Original URL: http://www.theregister.co.uk/2014/02/11/google_research_three_things_that_must_be_done_to_save_the_data_center_of_the_future/

Google Research: Three things that MUST BE DONE to save the data center of the future

Think data-center design is tough now? Just you wait

By Rik Myslewski

Posted in Data Centre, 11th February 2014 02:18 GMT

ISSCC One prominent member of Google Research is more concerned with the challenges of speedily answering queries from vast stores of data than he is about finding business intelligence hidden inside the complexities of that omnipresent buzzword, "big data".

In fact, Google Fellow Luiz André Barroso, speaking at ISSCC on Sunday night, isn't convinced that the industry has even come to a consensus about what exactly big data means.

"I think we're all trying to figure out what that is," he said. "And we have this vague idea that it has to do with analytics for very, very large volumes of data that are made possible by the existence of these very, very big data centers – which I'm calling today 'landhelds' to make fun of things like 'handhelds'."

Barroso said that from Google's point of view, big data isn't something to which you pose complex analytical queries and get your response "in the order of minutes or hours." Instead, it's something that feeds what he refers to as "online data-intensive workloads."

Boiled down to their essence, such workloads should be thought of as "big data, little time," he said. In other words, the ability to squeeze a response out of a shedload of data as quickly as 100 milliseconds or less.

That's not an easy task, though Google is managing to keep ahead of the "ridiculous amount of data" coursing through its data centers. However, the problem is about to get much worse.

"If you think that the amount of computing and data necessary for Universal Search at Google is an awful lot – and it is – and that responding to user queries in a few milliseconds is very hard, imagine what happens when we move to a world when the majority of our users are using things like Google Glass," Barroso said.

He quickly pointed out that he wasn't talking only about Google's head-mounted device, but of voice queries in general, as well as those based upon what cameras see or sensors detect. All will require much more complex parsing than is now needed by mere typed commands and queries, and as more and more users join the online world, the problems of scaling up such services will grow by leaps and bounds.

"I find this a very, very challenging problem," he said, "and the combination of scale and tight deadline is particularly compelling." To make such services work, response times need to remain at the millisecond level that Google's Universal Search can now achieve – and accomplishing those low latencies with rich-data inputs and vastly increased scale ain't gonna be no walk in the park.

Oh, and then there is, of course, the matter of doing all that within a power range that doesn't require every mega–data center to have its own individual nuclear power plant.

Barroso identified three major challenges that need to be overcome before this "big data, little time" problem can be solved: what he referred to as energy proportionality, tail-tolerance, and microsecond computing.

Energy in the right proportions

By energy proportionality, Barroso means the effort to better match the energy needs of entire systems to the workloads running upon them, an effort that in a paper published in 2007, Barroso and his coauthor, Google SVP for technical infrastructure Urs Hölzle, said could potentially double data-center servers' efficiency in real-world use, particularly in improvements of the efficiency of memory and storage.

Unfortunately, although a lot of progress has been made in the area of energy proportionality, it has often come at the expense of latency. "Many of the techniques that give us some degree of energy proportionality today," Barroso said, "cause delays that actually can be quite serious hiccups in the performance of our large, large data centers."

So that's challenge number one.
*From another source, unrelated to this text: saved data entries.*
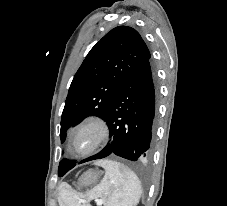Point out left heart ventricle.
Instances as JSON below:
<instances>
[{"label": "left heart ventricle", "instance_id": "left-heart-ventricle-1", "mask_svg": "<svg viewBox=\"0 0 227 206\" xmlns=\"http://www.w3.org/2000/svg\"><path fill=\"white\" fill-rule=\"evenodd\" d=\"M92 141V133L89 131L82 132L74 140V146L78 150L86 149Z\"/></svg>", "mask_w": 227, "mask_h": 206}]
</instances>
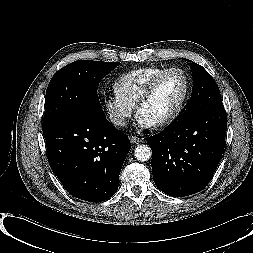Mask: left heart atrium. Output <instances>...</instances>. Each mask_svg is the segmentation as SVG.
<instances>
[{"label": "left heart atrium", "mask_w": 253, "mask_h": 253, "mask_svg": "<svg viewBox=\"0 0 253 253\" xmlns=\"http://www.w3.org/2000/svg\"><path fill=\"white\" fill-rule=\"evenodd\" d=\"M137 123L141 129H147L153 126V123L142 115H137Z\"/></svg>", "instance_id": "left-heart-atrium-1"}]
</instances>
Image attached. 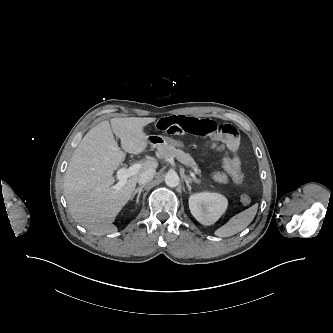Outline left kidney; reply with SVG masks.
Returning a JSON list of instances; mask_svg holds the SVG:
<instances>
[{"instance_id":"left-kidney-1","label":"left kidney","mask_w":333,"mask_h":333,"mask_svg":"<svg viewBox=\"0 0 333 333\" xmlns=\"http://www.w3.org/2000/svg\"><path fill=\"white\" fill-rule=\"evenodd\" d=\"M227 199L212 192H200L189 197V208L194 218L203 225L214 224L227 209Z\"/></svg>"}]
</instances>
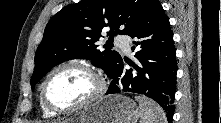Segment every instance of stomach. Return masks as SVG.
Here are the masks:
<instances>
[{
	"mask_svg": "<svg viewBox=\"0 0 221 123\" xmlns=\"http://www.w3.org/2000/svg\"><path fill=\"white\" fill-rule=\"evenodd\" d=\"M139 107L129 97L105 96L74 113L62 123H137Z\"/></svg>",
	"mask_w": 221,
	"mask_h": 123,
	"instance_id": "stomach-1",
	"label": "stomach"
}]
</instances>
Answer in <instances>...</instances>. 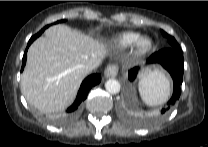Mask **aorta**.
<instances>
[{"label":"aorta","mask_w":208,"mask_h":147,"mask_svg":"<svg viewBox=\"0 0 208 147\" xmlns=\"http://www.w3.org/2000/svg\"><path fill=\"white\" fill-rule=\"evenodd\" d=\"M120 83L115 79H109L105 83V89L110 94H117L120 91Z\"/></svg>","instance_id":"762f6f07"}]
</instances>
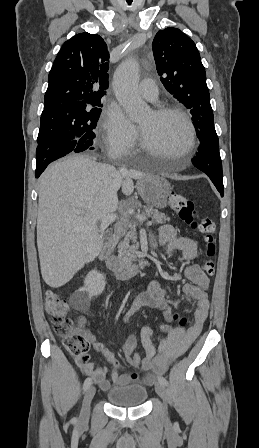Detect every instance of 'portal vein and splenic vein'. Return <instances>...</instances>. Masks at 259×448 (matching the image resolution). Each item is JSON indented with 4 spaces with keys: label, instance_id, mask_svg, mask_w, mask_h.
<instances>
[{
    "label": "portal vein and splenic vein",
    "instance_id": "obj_1",
    "mask_svg": "<svg viewBox=\"0 0 259 448\" xmlns=\"http://www.w3.org/2000/svg\"><path fill=\"white\" fill-rule=\"evenodd\" d=\"M74 214H78V216H81L83 212H80V210H74ZM118 216L117 214H106L104 218L101 220V230H106L108 228L109 224H112V222H115L117 220Z\"/></svg>",
    "mask_w": 259,
    "mask_h": 448
}]
</instances>
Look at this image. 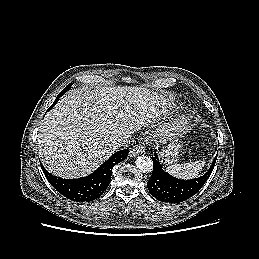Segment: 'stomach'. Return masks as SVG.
<instances>
[{
  "instance_id": "obj_1",
  "label": "stomach",
  "mask_w": 259,
  "mask_h": 259,
  "mask_svg": "<svg viewBox=\"0 0 259 259\" xmlns=\"http://www.w3.org/2000/svg\"><path fill=\"white\" fill-rule=\"evenodd\" d=\"M180 144H176L175 141H171L166 147L161 149L160 154L162 161L165 164H171L178 160Z\"/></svg>"
}]
</instances>
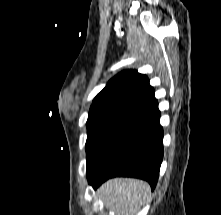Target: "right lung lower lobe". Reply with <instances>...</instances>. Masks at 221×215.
Wrapping results in <instances>:
<instances>
[{"label":"right lung lower lobe","instance_id":"right-lung-lower-lobe-1","mask_svg":"<svg viewBox=\"0 0 221 215\" xmlns=\"http://www.w3.org/2000/svg\"><path fill=\"white\" fill-rule=\"evenodd\" d=\"M157 100L138 109L112 135L87 169L94 189L116 176L146 180L155 188L163 159V129Z\"/></svg>","mask_w":221,"mask_h":215}]
</instances>
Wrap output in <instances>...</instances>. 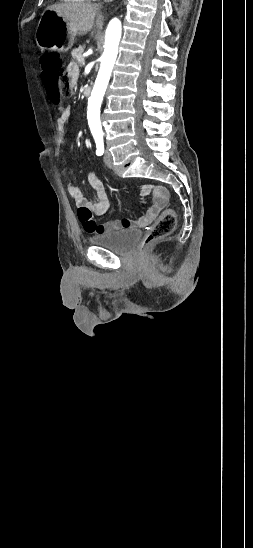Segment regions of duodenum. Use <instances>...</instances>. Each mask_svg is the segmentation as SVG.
Here are the masks:
<instances>
[{"label": "duodenum", "instance_id": "410a0bca", "mask_svg": "<svg viewBox=\"0 0 253 548\" xmlns=\"http://www.w3.org/2000/svg\"><path fill=\"white\" fill-rule=\"evenodd\" d=\"M91 92H92L91 87H86V88L84 89V95H85L86 97L90 96V95H91Z\"/></svg>", "mask_w": 253, "mask_h": 548}]
</instances>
The number two item that need to be handled when attempting to assemble highly responsive mega–data centers is the somewhat more-arcane concept of tail-tolerance.

The evil 1 per cent

Imagine, Barroso said, that you're running a straightforward web server that runs quite smoothly, giving results at the millisecond level 99 per cent of the time. But if 1 per cent of the time something causes that server to cough – garbage collection, a system daemon doing management tasks in the background, whatever – it's not a fatal problem, since it only effects 1 per cent of the queries sent to the server.

However, now imagine that you've scaled up and distributed your web-serving workload over many servers, as does Google in their data centers – your problem increases exponentially.

"Your query now has to talk to, say, hundreds of these servers," Barroso explained, "and can only respond to the user when you've finished computing through all of them. You can do the math: two-thirds of the time you're actually going to have one of these slow queries" since the possibility of one or more – many more – of those servers coughing during a distributed query is much higher than if one server alone were performing the workload.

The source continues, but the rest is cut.